Neon White Review – Holy Hell

In 2021, while Interview with creator Ben Esposito about Neon White coming out after that, he told me he’s not trying to make a game that appeals to everyone. He wanted Neon White to attract “really specific people.”

In other words, as Esposito said in one of the game’s trailers, it’s a game for “freaks.”

I guess that makes me weird. Because Neon White is my favorite game that I’ve been playing all year – with big profits.

You take on the role of Neon White; a dead assassin dragged from the Underworld to compete with the gods. Demons swarm Heaven, so the Powers are tasked with White and a bunch of damn cleaning up the mess. The banished soul with the best score – and fastest – will win the chance to spend eternity in Heaven. They do this by running as fast as they can through the various districts of the Pear Gate, blowing away demons with a variety of heavenly guns.

With rare exceptions, playing through any individual Neon White level takes less than a minute. From the jump, it emphasizes that you play as fast as you can all the time. It also emphasizes the level of playback for better and better times. Running and jumping feels great; they are flexible, fast and make a floating impression throughout a level.

But it’s the guns where Neon White shines. You pick up guns through cards located in a level, each with two functions. The first is simply shooting. The second option, however, is the discard option, giving White a short platform advantage. Disposing of pistols gives a double jump, shotguns shoot you in the direction you are facing, rifles fire straight ahead, SMGs injure you towards the ground and rocket launchers give you a grappling shot.

Levels require mastery of all these options; You have to run, shoot, jump and use loot at the right time to get to the finish line and kill every demon in a level. I love to try and retry levels until I finally get the right combination of moves, and then I love, even more, trying to get my time down to a point “Ace”. My heart often sits tight in my throat as I cross the finish line, and few things feel better than literally skipping my time by a mere tenth of a second.

From a mechanical foundation, Neon White was designed with the idea of ​​speed in mind. More than that, it seems to be designed around Videos on YouTube of the game break the game speed, fly through the levels with high precision like a well-equipped ballerina. Especially in the second half of it, you will feel as cool as those videos.

Fly over enemies, shoot as you launch rockets above them, plunge down to earth to slide over narrow ledges, grapple your way back into the stratosphere, then use explosions to unleash pulses around the finish line. Do it all in seconds without mistakes, feeling as easy as if you’ve been practicing for years, not just 15 to 20 minutes; that’s the basis of Neon White, not just the high level game. It’s remarkable with such precise and complex gameplay to feel so effortless, but Neon White managed to do it every turn. It’s one of the most fun games I’ve played in years.

In fact, I can’t stop playing it. Almost 30 hours on, I don’t plan to stop until I’ve reached ace in every level. Luckily, the level design is top-notch and, save for two or three exceptions, rarely gets annoying. I’m still flying in the game, beating all my previous ones and loving almost every second. I don’t even care about the global rankings, personally first, because I don’t think I’ve ever cared much about rankings in any other game.

I even loved Neon White’s stupid but charming story – the story of White trying to figure out why he and his team of fellow assassins died. It worked for me more than I expected. Since the story is told through visual novels, I felt compelled to explore each character’s backstory, giving them gifts to unlock new dialogues and side quests. In my moments of weakness, I even burst out laughing at obnoxious lines like when Neon Violet said Neon White was a nice guy, “The kind that would make girls spit with their mouths!”

It also helps to alleviate the itchiness caused by Neon White cosmetically.

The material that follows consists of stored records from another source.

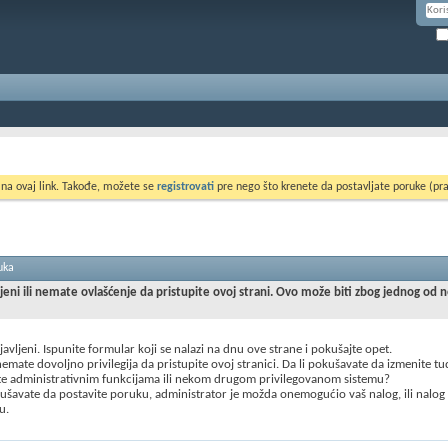
 na ovaj link. Takođe, možete se
registrovati
pre nego što krenete da postavljate poruke (pra
uka
ljeni ili nemate ovlašćenje da pristupite ovoj strani. Ovo može biti zbog jednog od 
ijavljeni. Ispunite formular koji se nalazi na dnu ove strane i pokušajte opet.
mate dovoljno privilegija da pristupite ovoj stranici. Da li pokušavate da izmenite t
te administrativnim funkcijama ili nekom drugom privilegovanom sistemu?
šavate da postavite poruku, administrator je možda onemogućio vaš nalog, ili nalog
u.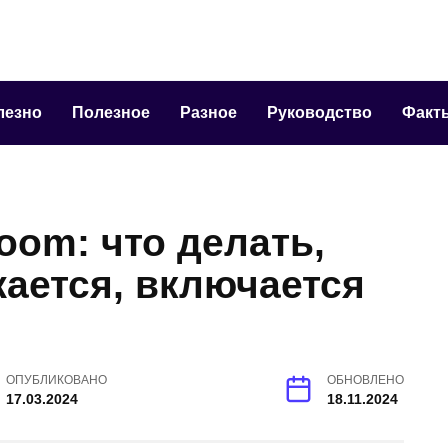
лезно
Полезное
Разное
Руководство
Факт
oom: что делать,
жается, включается
ОПУБЛИКОВАНО
ОБНОВЛЕНО
17.03.2024
18.11.2024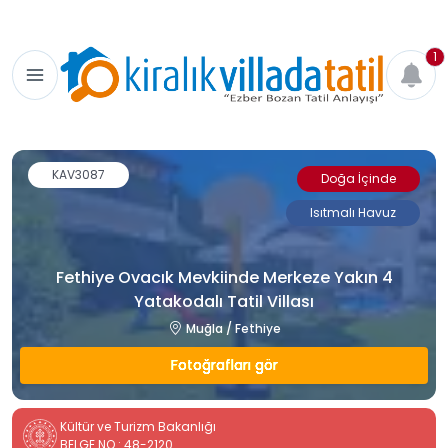
1
KAV3087
Doğa İçinde
Isıtmalı Havuz
Fethiye Ovacık Mevkiinde Merkeze Yakın 4
Yatakodalı Tatil Villası
Muğla / Fethiye
Fotoğrafları gör
Kültür ve Turizm Bakanlığı
BELGE NO : 48-2120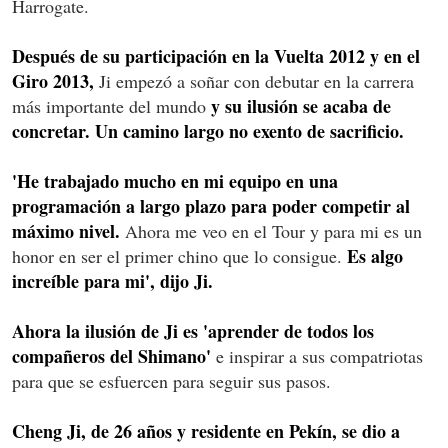
Harrogate.
Después de su participación en la Vuelta 2012 y en el
Giro 2013,
Ji empezó a soñar con debutar en la carrera
y su ilusión se acaba de
más importante del mundo
concretar. Un camino largo no exento de sacrificio.
'He trabajado mucho en mi equipo en una
programación a largo plazo para poder competir al
máximo nivel.
Ahora me veo en el Tour y para mi es un
Es algo
honor en ser el primer chino que lo consigue.
increíble para mi', dijo Ji.
Ahora la ilusión de Ji es 'aprender de todos los
compañeros del Shimano'
e inspirar a sus compatriotas
para que se esfuercen para seguir sus pasos.
Cheng Ji, de 26 años y residente en Pekín, se dio a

It’s reminiscent of Japanese action games that don’t really exist anymore, like Killer7 and El Shaddai: Ascension of the Metatron. It’s reminiscent of anime like Trigun and Cowboy Bebop and the music of now defunct bands like Drop Dead, Gorgeous and The Blood Brothers. Its heavenly yet non-violent aesthetic is sleek, striking, and full of attitude. Like the t-shirt part of a Hot Topic and the anime walkway of a Suncoast Video collide. You can imagine videos playing through the 480p Neon White channel set to “The show must go on” or “Love rhymes with hideous car bodies. “You can imagine seeing kids in bright Neon White shirts at a Taste of Chaos tour day. Hell, Steven Blum even voiced White!

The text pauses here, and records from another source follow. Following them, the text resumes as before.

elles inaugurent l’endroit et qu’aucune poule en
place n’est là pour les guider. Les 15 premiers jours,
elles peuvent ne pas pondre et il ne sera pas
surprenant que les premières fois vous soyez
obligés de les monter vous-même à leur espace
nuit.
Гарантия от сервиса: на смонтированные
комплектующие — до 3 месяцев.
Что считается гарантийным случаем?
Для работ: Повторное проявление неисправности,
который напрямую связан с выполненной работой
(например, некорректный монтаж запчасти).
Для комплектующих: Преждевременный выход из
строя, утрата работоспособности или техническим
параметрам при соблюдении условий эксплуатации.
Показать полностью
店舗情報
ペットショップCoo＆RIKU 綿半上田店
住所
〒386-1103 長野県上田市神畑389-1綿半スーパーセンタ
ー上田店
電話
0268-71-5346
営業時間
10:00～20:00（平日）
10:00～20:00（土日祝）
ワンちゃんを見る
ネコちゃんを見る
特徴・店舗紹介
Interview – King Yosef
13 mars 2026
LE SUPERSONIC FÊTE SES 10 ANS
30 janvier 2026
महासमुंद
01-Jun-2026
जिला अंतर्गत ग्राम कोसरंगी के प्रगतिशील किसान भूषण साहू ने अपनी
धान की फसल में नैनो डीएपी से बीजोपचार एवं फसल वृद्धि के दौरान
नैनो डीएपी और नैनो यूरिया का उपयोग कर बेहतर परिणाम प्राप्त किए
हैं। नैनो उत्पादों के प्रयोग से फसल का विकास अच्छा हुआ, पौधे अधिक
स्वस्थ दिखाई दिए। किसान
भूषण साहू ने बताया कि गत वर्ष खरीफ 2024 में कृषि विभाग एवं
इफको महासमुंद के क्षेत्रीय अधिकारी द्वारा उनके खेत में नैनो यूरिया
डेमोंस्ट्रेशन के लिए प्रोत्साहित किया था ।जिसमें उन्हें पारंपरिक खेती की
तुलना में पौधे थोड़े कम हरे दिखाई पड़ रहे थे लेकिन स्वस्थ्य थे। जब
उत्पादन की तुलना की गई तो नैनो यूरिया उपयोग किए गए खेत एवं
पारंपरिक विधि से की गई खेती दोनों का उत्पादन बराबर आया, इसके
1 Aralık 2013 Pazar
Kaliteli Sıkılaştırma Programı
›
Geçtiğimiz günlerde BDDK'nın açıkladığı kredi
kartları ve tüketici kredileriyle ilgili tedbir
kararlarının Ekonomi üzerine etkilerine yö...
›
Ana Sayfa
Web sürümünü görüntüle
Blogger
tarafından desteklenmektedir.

If any of that makes sense to you, you’re the “really specific” that Esposito made this game with. If the above reads like another language, you might still like Neon White, but you’re not the main demographic.

Neon White achieves everything it claims to with considerable success. Not only is it one of the most enjoyable experiences I’ve played in years, but it speaks to very specific audiences that many no longer have. It’s for eccentrics, strays, and dorks. Neon White is one of the best games of the year, and it would be a huge mistake not to check it out.